Repo directory structure

├── README.md
├── job.sh
├── local_run.sh
├── doc
├── workflow
│   ├── scripts
|   └── Snakefile
└──  .config
    ├── snakemake_profile
    └── masterconfig.yaml

Requirements

Miniforge (Snakemake), Singularity/Apptainer

How to Use

1. Set up

Clone the Git repository

git clone https://forgemia.inra.fr/asm4pg/GenomAsm4pg.git && cd GenomAsm4pg

All other tools will be run in Singularity/Apptainer images automatically downloaded by Snakemake.

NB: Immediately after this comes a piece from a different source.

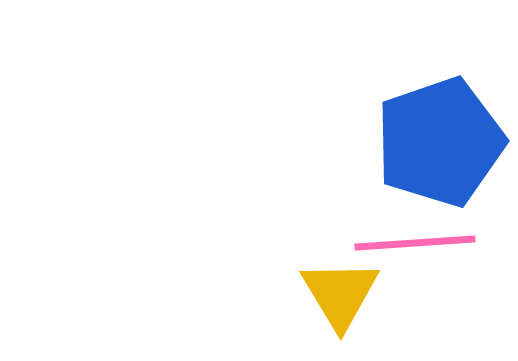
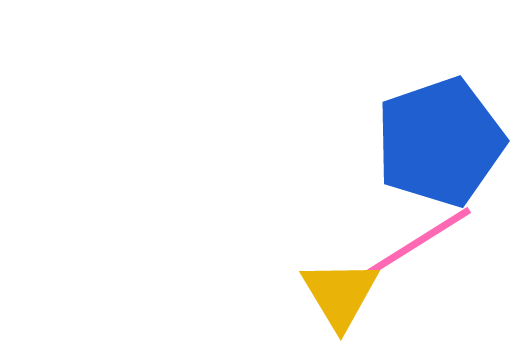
pink line: moved 3 px right, 1 px up; rotated 28 degrees counterclockwise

Total size of the images is ~5.5G

2. Configure the pipeline

  • Edit the masterconfig file in the .config/ directory with your sample information.

3. Run the workflow

A. On a HPC

  • Edit job.sh with path to the modules Singularity/Apptainer, Miniforge
  • Provide and environment with Snakemake and snakemake-executor-plugin-slurmin in job.sh, under source activate wf_env, you can create it like this :
conda create -n wf_env -c conda-forge -c bioconda snakemake=8.4.7 snakemake-executor-plugin-slurm

Use Miniforge with the conda-forge channel, see why here (french)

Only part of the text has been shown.